### Work required
Transcribe the records below exactly as they appear, omitting any pictures.

Source material section start

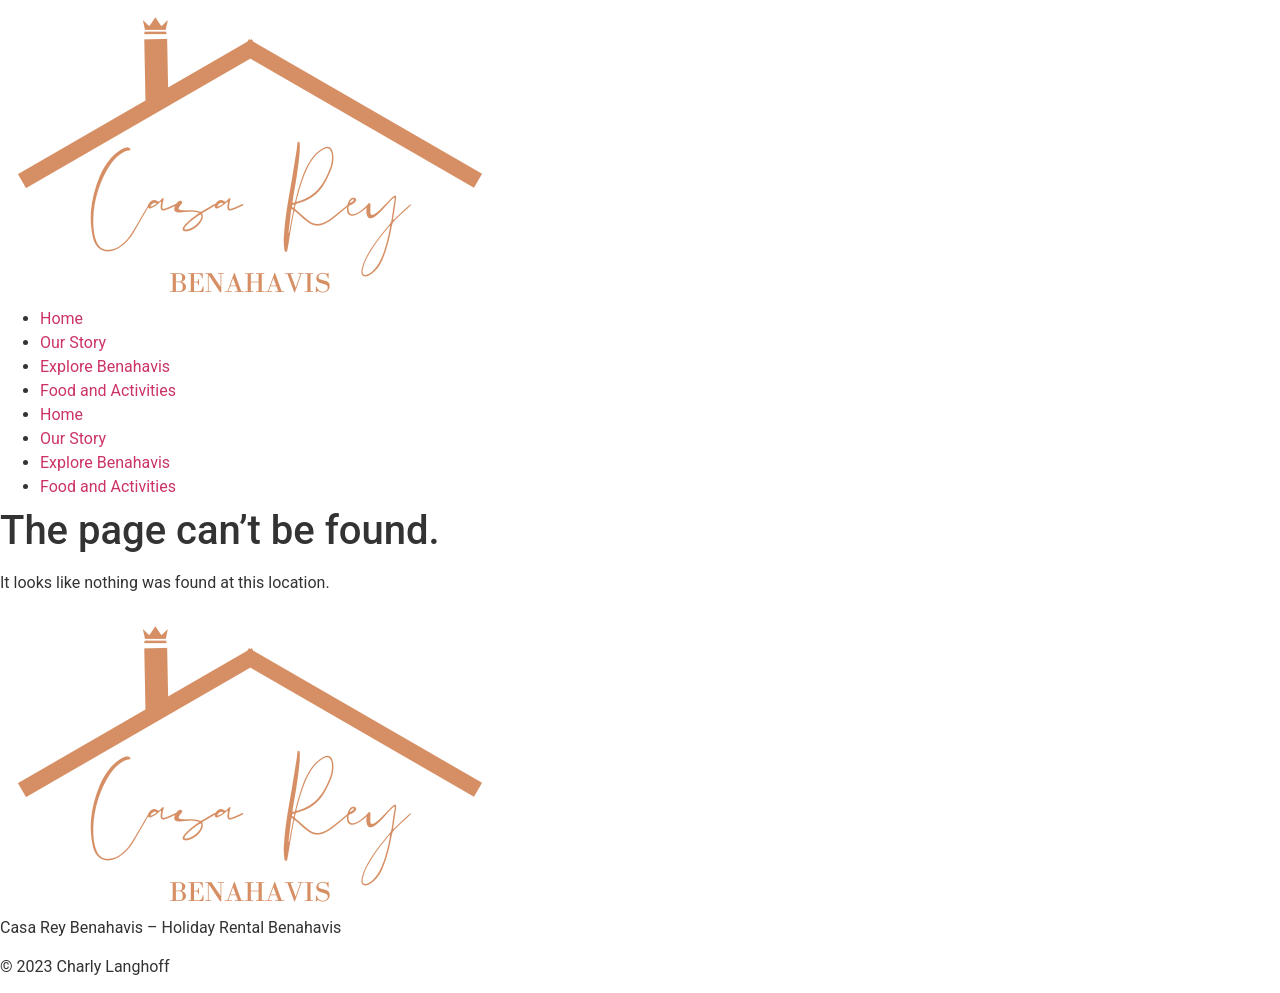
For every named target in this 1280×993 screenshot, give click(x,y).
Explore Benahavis (105, 366)
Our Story (73, 342)
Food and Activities (108, 390)
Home (61, 318)
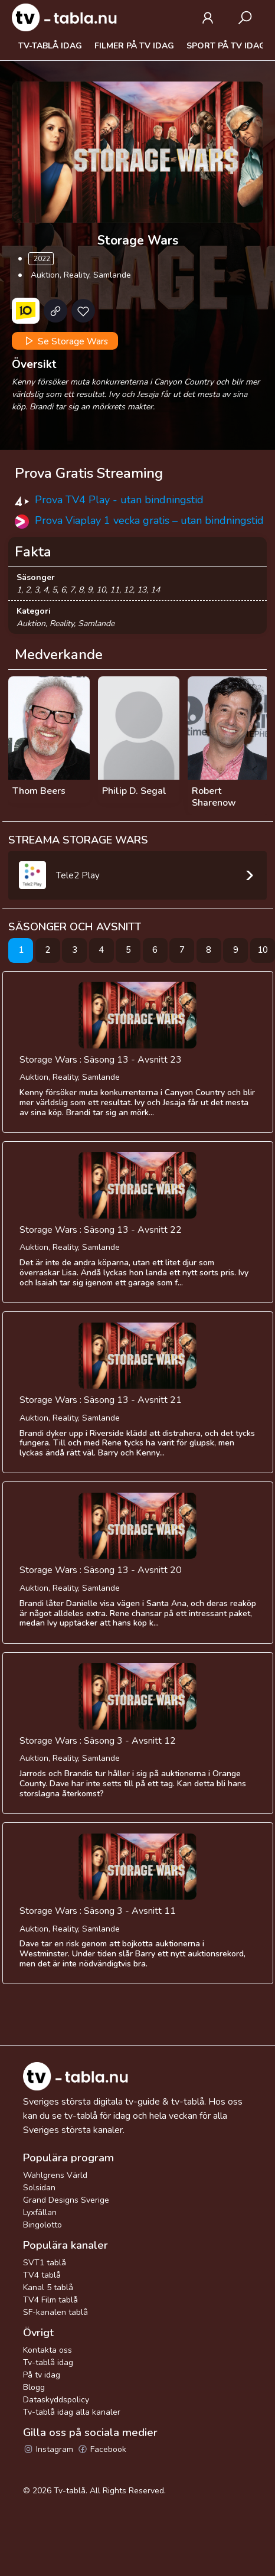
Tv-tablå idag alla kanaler (71, 2412)
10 (262, 950)
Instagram (48, 2449)
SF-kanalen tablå (55, 2312)
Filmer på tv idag (134, 45)
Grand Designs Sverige (66, 2200)
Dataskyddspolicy (56, 2399)
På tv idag (41, 2374)
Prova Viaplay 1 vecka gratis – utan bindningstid (149, 520)
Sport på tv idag (226, 45)
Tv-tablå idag (50, 45)
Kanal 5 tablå (48, 2287)
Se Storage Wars (65, 340)
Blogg (34, 2387)
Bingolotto (42, 2224)
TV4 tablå (42, 2275)
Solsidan (39, 2187)
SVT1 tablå (44, 2262)
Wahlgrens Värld (55, 2175)
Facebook (101, 2449)
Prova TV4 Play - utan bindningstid (119, 500)
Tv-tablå (70, 2490)
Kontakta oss (47, 2350)
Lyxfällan (40, 2212)
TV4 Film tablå (50, 2299)
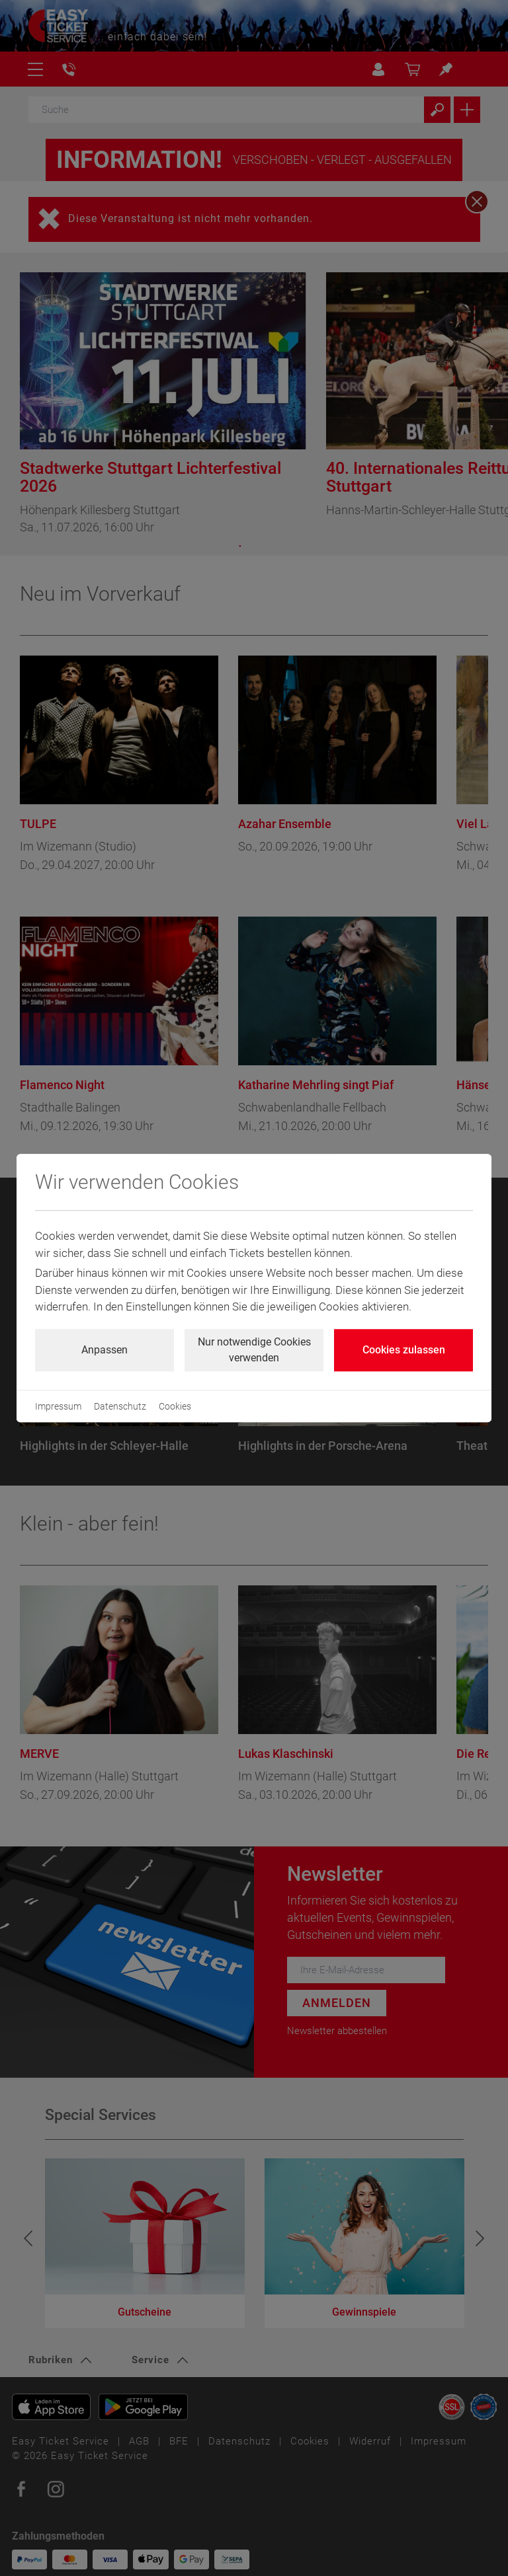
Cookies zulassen (403, 1350)
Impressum (58, 1406)
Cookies (175, 1406)
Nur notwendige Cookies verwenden (254, 1350)
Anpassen (104, 1350)
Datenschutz (120, 1406)
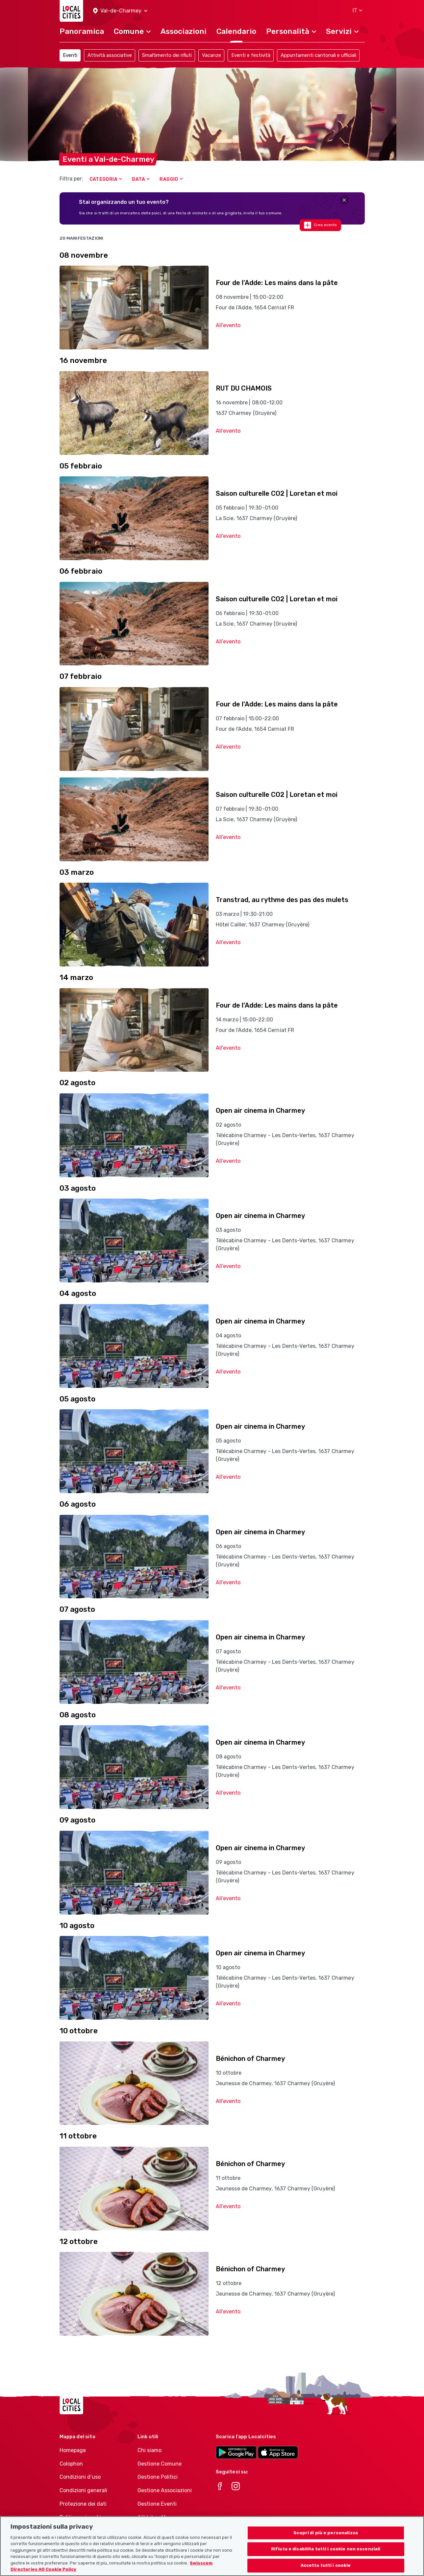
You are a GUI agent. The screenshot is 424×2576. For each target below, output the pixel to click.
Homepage (73, 2450)
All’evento (228, 325)
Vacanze (211, 55)
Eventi (70, 55)
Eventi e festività (250, 55)
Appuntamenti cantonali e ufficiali (318, 55)
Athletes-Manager (160, 2517)
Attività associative (109, 55)
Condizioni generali (83, 2490)
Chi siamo (149, 2450)
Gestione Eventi (157, 2504)
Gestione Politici (157, 2477)
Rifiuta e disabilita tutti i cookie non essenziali (326, 2555)
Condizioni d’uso (80, 2477)
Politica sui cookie (82, 2517)
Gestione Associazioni (164, 2490)
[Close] (344, 200)
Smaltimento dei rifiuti (167, 55)
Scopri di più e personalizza (325, 2539)
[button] (120, 11)
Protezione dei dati (83, 2504)
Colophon (71, 2464)
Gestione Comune (159, 2464)
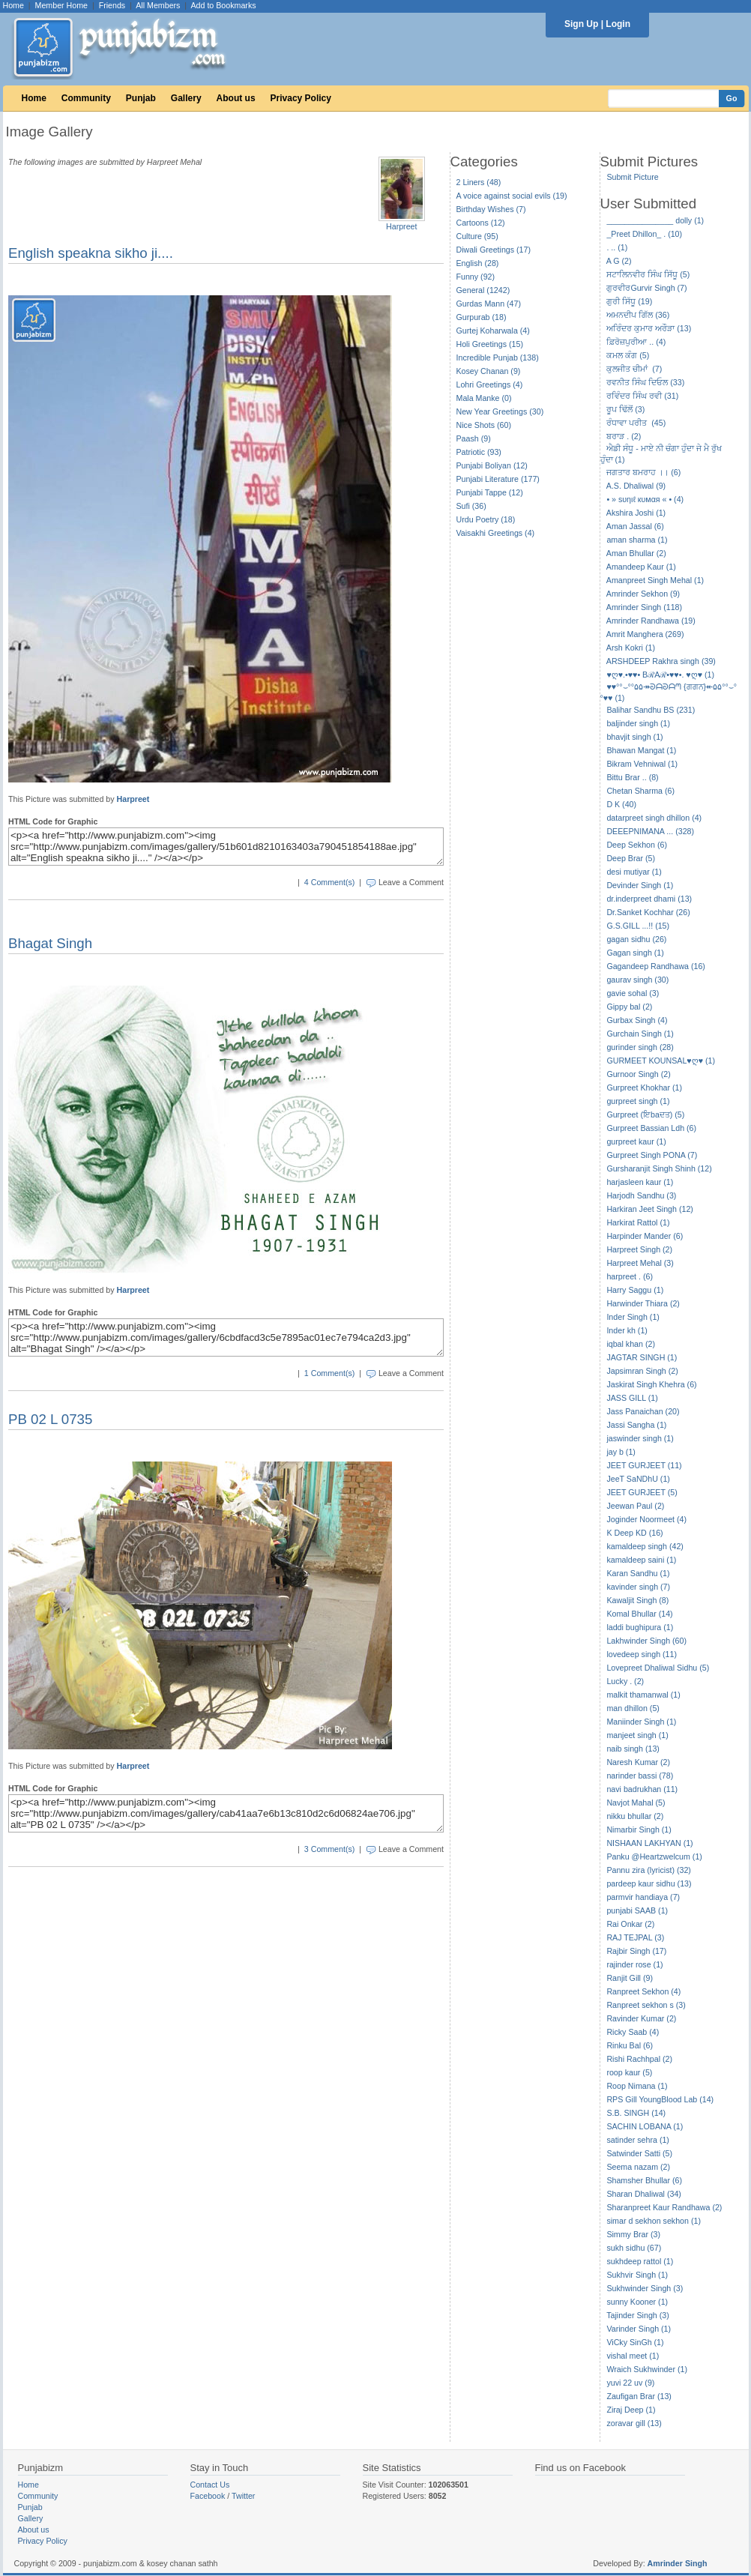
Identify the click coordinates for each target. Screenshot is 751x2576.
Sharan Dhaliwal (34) (643, 2193)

Source material section end

### Exercise response
For every named target in this 1280×993 screenshot, give click(x,y).
Explore Benahavis (105, 366)
Our Story (73, 342)
Food and Activities (108, 390)
Home (61, 318)
Tv-tablå idag alla kanaler (71, 2412)
10 (262, 950)
Instagram (48, 2449)
SF-kanalen tablå (55, 2312)
Filmer på tv idag (134, 45)
Grand Designs Sverige (66, 2200)
Dataskyddspolicy (56, 2399)
På tv idag (41, 2374)
Prova Viaplay 1 vecka gratis – utan bindningstid (149, 520)
Sport på tv idag (226, 45)
Tv-tablå idag (50, 45)
Kanal 5 tablå (48, 2287)
Se Storage Wars (65, 340)
Blogg (34, 2387)
Bingolotto (42, 2224)
TV4 tablå (42, 2275)
Solsidan (39, 2187)
SVT1 tablå (44, 2262)
Wahlgrens Värld (55, 2175)
Facebook (101, 2449)
Prova TV4 Play - utan bindningstid (119, 500)
Tv-tablå (70, 2490)
Kontakta oss (47, 2350)
Lyxfällan (40, 2212)
TV4 Film tablå (50, 2299)
Cookies zulassen (403, 1350)
Impressum (58, 1406)
Cookies (175, 1406)
Nur notwendige Cookies verwenden (254, 1350)
Anpassen (104, 1350)
Datenschutz (120, 1406)
You are a GUI agent. The screenshot is 424×2576. For each target below, output the pixel to click.
Homepage (73, 2450)
All’evento (228, 325)
Vacanze (211, 55)
Eventi (70, 55)
Eventi e festività (250, 55)
Appuntamenti cantonali e ufficiali (318, 55)
Athletes-Manager (160, 2517)
Attività associative (109, 55)
Condizioni generali (83, 2490)
Chi siamo (149, 2450)
Gestione Eventi (157, 2504)
Gestione Politici (157, 2477)
Rifiuta e disabilita tutti i cookie non essenziali (326, 2555)
Condizioni d’uso (80, 2477)
Politica sui cookie (82, 2517)
Gestione Associazioni (164, 2490)
[Close] (344, 200)
Smaltimento dei rifiuti (167, 55)
Scopri di più e personalizza (325, 2539)
[button] (120, 11)
Protezione dei dati (83, 2504)
Colophon (71, 2464)
Gestione Comune (159, 2464)
Identify the click coordinates for each target. Screenshot is 751x2576.
Sharan Dhaliwal (34) (643, 2193)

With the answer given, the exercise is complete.